Katerina emigrated with her family in 2021 to Lithuania, but no Belarusian schools could be found where they settled. Intimated by having to suddenly learn all school subjects in Lithuanian, her son asked to attend one of several nearby Russian-language schools. Yet even here in a foreign country, the use of Belarusian led to friction.
“In Belarus, my son studied in a Belarusian-language school, and in the new school for the first year he labeled his notebooks sshytak in Belarusian, not using the Russian word for ‘notebook.’ ”
Then her son got into a confrontation with the Russian language teacher, who insisted he label his notebooks “lesson in the mother tongue,” she said.
“But my son wrote not ‘mother tongue,’ but ‘Russian language.’ The teacher asked him many times to correct it, and once he himself crossed out the word ‘Russian’ with a red pen and corrected it to ‘mother.’ But my son said that he could not write it like that because Russian is not his mother language.”

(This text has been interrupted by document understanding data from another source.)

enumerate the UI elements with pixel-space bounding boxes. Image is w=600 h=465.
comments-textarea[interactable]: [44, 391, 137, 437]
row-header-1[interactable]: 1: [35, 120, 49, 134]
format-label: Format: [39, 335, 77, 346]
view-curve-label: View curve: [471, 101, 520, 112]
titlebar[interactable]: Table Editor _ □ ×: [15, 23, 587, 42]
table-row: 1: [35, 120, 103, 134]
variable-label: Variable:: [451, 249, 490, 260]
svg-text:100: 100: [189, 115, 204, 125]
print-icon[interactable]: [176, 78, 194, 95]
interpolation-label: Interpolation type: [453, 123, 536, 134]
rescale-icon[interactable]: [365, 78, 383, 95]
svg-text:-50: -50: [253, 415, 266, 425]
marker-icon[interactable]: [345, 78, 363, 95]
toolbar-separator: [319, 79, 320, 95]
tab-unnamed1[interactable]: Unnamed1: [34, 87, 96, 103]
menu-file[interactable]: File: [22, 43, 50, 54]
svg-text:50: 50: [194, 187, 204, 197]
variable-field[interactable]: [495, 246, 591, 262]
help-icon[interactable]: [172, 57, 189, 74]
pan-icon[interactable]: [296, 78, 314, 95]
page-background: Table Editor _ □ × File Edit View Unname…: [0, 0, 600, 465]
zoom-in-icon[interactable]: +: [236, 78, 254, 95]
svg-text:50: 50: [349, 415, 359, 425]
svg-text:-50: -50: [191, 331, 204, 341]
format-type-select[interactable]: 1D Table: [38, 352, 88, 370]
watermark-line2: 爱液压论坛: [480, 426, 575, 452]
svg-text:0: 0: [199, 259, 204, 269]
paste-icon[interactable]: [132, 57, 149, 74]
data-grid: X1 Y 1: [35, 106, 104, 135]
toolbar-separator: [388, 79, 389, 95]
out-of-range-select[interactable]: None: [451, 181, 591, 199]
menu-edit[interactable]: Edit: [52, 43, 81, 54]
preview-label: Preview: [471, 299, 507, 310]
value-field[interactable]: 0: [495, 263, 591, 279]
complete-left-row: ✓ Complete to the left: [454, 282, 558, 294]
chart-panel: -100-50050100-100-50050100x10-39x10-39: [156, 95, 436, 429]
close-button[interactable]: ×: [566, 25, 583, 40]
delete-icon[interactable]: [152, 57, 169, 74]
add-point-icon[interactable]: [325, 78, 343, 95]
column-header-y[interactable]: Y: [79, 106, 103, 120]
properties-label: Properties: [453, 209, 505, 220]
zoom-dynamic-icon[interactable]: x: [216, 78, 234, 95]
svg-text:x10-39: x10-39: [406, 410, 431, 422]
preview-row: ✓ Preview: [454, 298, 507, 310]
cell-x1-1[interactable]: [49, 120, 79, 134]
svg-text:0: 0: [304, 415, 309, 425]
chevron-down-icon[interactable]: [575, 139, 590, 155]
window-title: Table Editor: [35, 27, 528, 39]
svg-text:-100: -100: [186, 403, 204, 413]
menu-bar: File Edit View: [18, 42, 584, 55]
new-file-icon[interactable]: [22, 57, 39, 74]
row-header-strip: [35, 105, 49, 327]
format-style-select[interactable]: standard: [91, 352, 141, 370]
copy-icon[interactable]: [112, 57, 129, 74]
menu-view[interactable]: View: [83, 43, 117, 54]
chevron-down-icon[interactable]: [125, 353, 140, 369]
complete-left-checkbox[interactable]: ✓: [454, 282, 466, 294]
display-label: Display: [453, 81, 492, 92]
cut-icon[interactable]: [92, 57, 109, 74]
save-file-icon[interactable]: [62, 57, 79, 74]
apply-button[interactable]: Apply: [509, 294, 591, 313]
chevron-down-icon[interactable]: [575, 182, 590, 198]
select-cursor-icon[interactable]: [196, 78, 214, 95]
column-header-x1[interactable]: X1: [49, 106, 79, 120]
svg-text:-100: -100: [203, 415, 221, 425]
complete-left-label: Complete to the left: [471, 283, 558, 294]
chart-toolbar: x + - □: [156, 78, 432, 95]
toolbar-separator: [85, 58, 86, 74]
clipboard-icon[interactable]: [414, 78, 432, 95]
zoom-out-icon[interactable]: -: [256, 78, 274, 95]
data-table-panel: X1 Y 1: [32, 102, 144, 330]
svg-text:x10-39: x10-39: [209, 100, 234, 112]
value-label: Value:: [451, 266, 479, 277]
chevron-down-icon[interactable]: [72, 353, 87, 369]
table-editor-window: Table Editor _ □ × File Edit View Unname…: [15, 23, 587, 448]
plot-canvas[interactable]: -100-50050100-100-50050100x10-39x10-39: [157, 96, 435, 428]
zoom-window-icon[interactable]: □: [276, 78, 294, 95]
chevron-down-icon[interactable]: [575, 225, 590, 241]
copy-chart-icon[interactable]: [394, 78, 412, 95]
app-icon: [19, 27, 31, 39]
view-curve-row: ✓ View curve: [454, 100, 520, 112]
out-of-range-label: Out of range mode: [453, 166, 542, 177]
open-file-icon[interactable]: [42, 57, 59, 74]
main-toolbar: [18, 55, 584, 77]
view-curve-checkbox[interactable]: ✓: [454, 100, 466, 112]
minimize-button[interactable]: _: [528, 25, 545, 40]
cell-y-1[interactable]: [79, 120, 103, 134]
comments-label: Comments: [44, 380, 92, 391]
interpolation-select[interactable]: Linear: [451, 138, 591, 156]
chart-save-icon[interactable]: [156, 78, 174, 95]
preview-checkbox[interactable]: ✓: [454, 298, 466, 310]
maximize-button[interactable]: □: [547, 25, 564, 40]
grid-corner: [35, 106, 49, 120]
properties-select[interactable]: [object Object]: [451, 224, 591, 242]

Unfortunately, Katerina said, the necessity to learn so many languages at once has pushed the Belarusian language into the background. “We would like to keep the children interested in Belarusian, but taking into account that there are three languages at school – Lithuanian, Russian, and English – it is a very tough task. My daughter, for example, finds foreign languages very difficult.”
Another country that received a large number of Belarusian migrants was Georgia. One of them, Ania worked for many years in preschool education in Belarus, and has managed to stay in the field even after her move, teaching the children of Belarusian emigrants. She developed her own teaching materials and now uses them in her private class of six youngsters.

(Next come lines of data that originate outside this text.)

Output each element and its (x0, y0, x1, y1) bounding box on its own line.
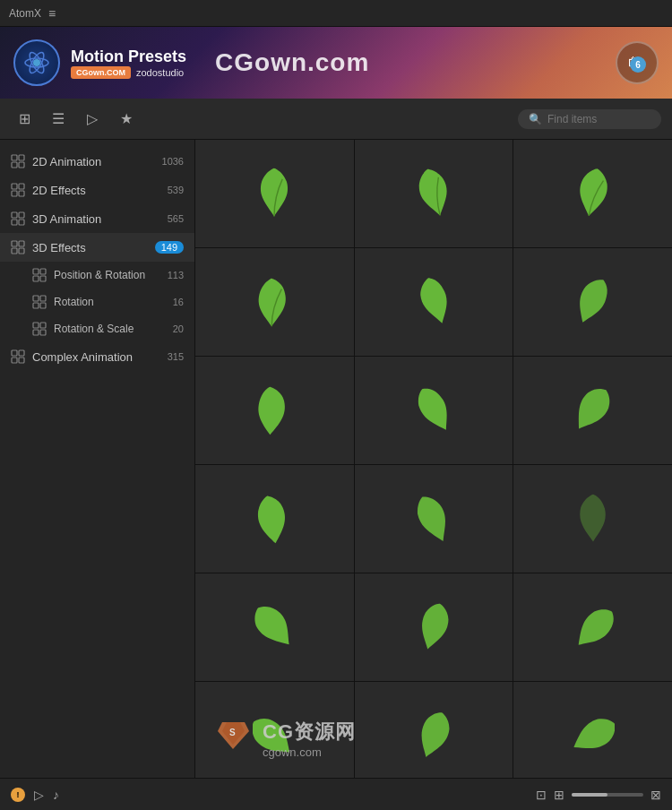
svg-rect-21 (40, 269, 46, 274)
svg-rect-6 (12, 162, 17, 168)
logo-area: Motion Presets CGown.COM zodostudio CGow… (13, 39, 369, 86)
grid-cell-10[interactable] (195, 465, 354, 573)
svg-rect-11 (19, 191, 24, 196)
bottombar: ! ▷ ♪ ⊡ ⊞ ⊠ (0, 778, 672, 810)
svg-rect-32 (12, 350, 17, 356)
svg-rect-27 (40, 303, 46, 308)
svg-rect-28 (33, 323, 39, 328)
sidebar-item-complex-animation[interactable]: Complex Animation 315 (0, 342, 194, 371)
grid-cell-2[interactable] (355, 140, 513, 247)
grid-cell-4[interactable] (195, 248, 354, 356)
sidebar-label-3d-effects: 3D Effects (32, 241, 148, 254)
svg-rect-30 (33, 330, 39, 335)
sidebar-count-position-rotation: 113 (168, 270, 184, 280)
cart-badge: 6 (630, 56, 646, 73)
music-icon[interactable]: ♪ (53, 788, 59, 802)
grid-cell-7[interactable] (195, 357, 354, 464)
logo-icon (13, 39, 60, 86)
sidebar-item-rotation[interactable]: Rotation 16 (0, 289, 194, 315)
sidebar-item-2d-effects[interactable]: 2D Effects 539 (0, 176, 194, 204)
sidebar-label-2d-animation: 2D Animation (32, 155, 155, 168)
list-icon[interactable]: ☰ (45, 106, 72, 133)
search-icon: 🔍 (529, 113, 542, 125)
sidebar-item-3d-effects[interactable]: 3D Effects 149 (0, 233, 194, 262)
svg-rect-15 (19, 220, 24, 225)
grid-cell-18[interactable] (513, 682, 672, 778)
svg-rect-14 (12, 220, 17, 225)
grid-cell-11[interactable] (355, 465, 513, 573)
grid-cell-1[interactable] (195, 140, 354, 247)
svg-rect-10 (12, 191, 17, 196)
svg-point-0 (33, 59, 40, 66)
sidebar-item-rotation-scale[interactable]: Rotation & Scale 20 (0, 315, 194, 342)
grid-cell-13[interactable] (195, 573, 354, 681)
svg-rect-18 (12, 248, 17, 254)
grid-cell-17[interactable] (355, 682, 513, 778)
grid-cell-8[interactable] (355, 357, 513, 464)
grid-cell-3[interactable] (513, 140, 672, 247)
svg-rect-19 (19, 248, 24, 254)
svg-rect-8 (12, 184, 17, 189)
expand-icon[interactable]: ⊠ (650, 788, 661, 802)
svg-rect-33 (19, 350, 24, 356)
grid-view-icon[interactable]: ⊡ (536, 788, 547, 802)
sidebar-label-complex-animation: Complex Animation (32, 350, 160, 364)
header-subtitle-text: zodostudio (136, 67, 184, 78)
warning-badge: ! (11, 788, 25, 802)
header-logo-text: CGown.com (215, 48, 369, 77)
sidebar-item-3d-animation[interactable]: 3D Animation 565 (0, 204, 194, 233)
svg-rect-22 (33, 276, 39, 281)
fullscreen-icon[interactable]: ⊞ (554, 788, 564, 802)
svg-rect-35 (19, 358, 24, 363)
sidebar-label-position-rotation: Position & Rotation (54, 269, 160, 281)
toolbar: ⊞ ☰ ▷ ★ 🔍 (0, 99, 672, 140)
grid-cell-15[interactable] (513, 573, 672, 681)
sidebar-count-complex-animation: 315 (168, 351, 184, 362)
menu-icon[interactable]: ≡ (48, 6, 56, 21)
header-text: Motion Presets CGown.COM zodostudio (71, 47, 186, 79)
svg-rect-20 (33, 269, 39, 274)
svg-rect-5 (19, 155, 24, 160)
titlebar: AtomX ≡ (0, 0, 672, 27)
sidebar-item-2d-animation[interactable]: 2D Animation 1036 (0, 147, 194, 176)
sidebar-count-2d-effects: 539 (168, 185, 184, 195)
svg-rect-4 (12, 155, 17, 160)
sidebar-count-3d-effects: 149 (155, 241, 184, 254)
svg-rect-16 (12, 241, 17, 246)
header-badge: CGown.COM (71, 66, 131, 79)
grid-cell-16[interactable] (195, 682, 354, 778)
sidebar-item-position-rotation[interactable]: Position & Rotation 113 (0, 262, 194, 289)
play-bottom-icon[interactable]: ▷ (34, 788, 44, 802)
app-title: AtomX (9, 7, 41, 20)
svg-rect-34 (12, 358, 17, 363)
grid-cell-6[interactable] (513, 248, 672, 356)
svg-rect-26 (33, 303, 39, 308)
svg-rect-9 (19, 184, 24, 189)
zoom-slider[interactable] (572, 793, 643, 797)
svg-rect-12 (12, 212, 17, 218)
grid-cell-9[interactable] (513, 357, 672, 464)
svg-rect-13 (19, 212, 24, 218)
sidebar: 2D Animation 1036 2D Effects 539 3D Anim… (0, 140, 195, 778)
zoom-fill (572, 793, 607, 797)
grid-cell-14[interactable] (355, 573, 513, 681)
bottom-right: ⊡ ⊞ ⊠ (536, 788, 661, 802)
sidebar-count-rotation: 16 (173, 297, 184, 307)
svg-rect-7 (19, 162, 24, 168)
sidebar-label-rotation: Rotation (54, 296, 166, 308)
svg-rect-31 (40, 330, 46, 335)
search-area[interactable]: 🔍 (518, 109, 661, 129)
play-icon[interactable]: ▷ (79, 106, 106, 133)
header-subtitle: CGown.COM zodostudio (71, 66, 186, 79)
favorites-icon[interactable]: ★ (113, 106, 140, 133)
filter-icon[interactable]: ⊞ (11, 106, 38, 133)
sidebar-count-rotation-scale: 20 (173, 323, 184, 334)
grid-cell-12[interactable] (513, 465, 672, 573)
svg-rect-29 (40, 323, 46, 328)
cart-button[interactable]: 🛍 6 (616, 41, 659, 84)
sidebar-label-rotation-scale: Rotation & Scale (54, 323, 166, 335)
grid-cell-5[interactable] (355, 248, 513, 356)
header-title: Motion Presets (71, 47, 186, 66)
search-input[interactable] (547, 113, 655, 125)
header: Motion Presets CGown.COM zodostudio CGow… (0, 27, 672, 99)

“The children willingly learn Belarusian – they realize that it is their native language,” Ania said. “Strange as it may seem, but it was here, in Georgia, in emigration, that the Belarusian language became much more present in my life. I have friends who always speak Belarusian in everyday life, and there are many places where Belarusian migrants gather and speak their native language.”
Pointing to the growing popularity of Belarusian among young people, Ania sounded a note of optimism, saying that TikTok, for example, now has an increasing amount of clips in the language, a big contrast to pre-2020 days. “The Belarusian language has a future. If parents explain to their children that the language is important, it will be preserved.”
Good teachers of Belarusian can still be found in Belarus, she said, praising their dedication despite the obvious risks. “Some work as tutors and have their own pages on social networks, where they popularize their native language.
“Nowadays in Belarus such pages are monitored, and law enforcement can come to check” the teachers, Ania said. “That’s how it is now.”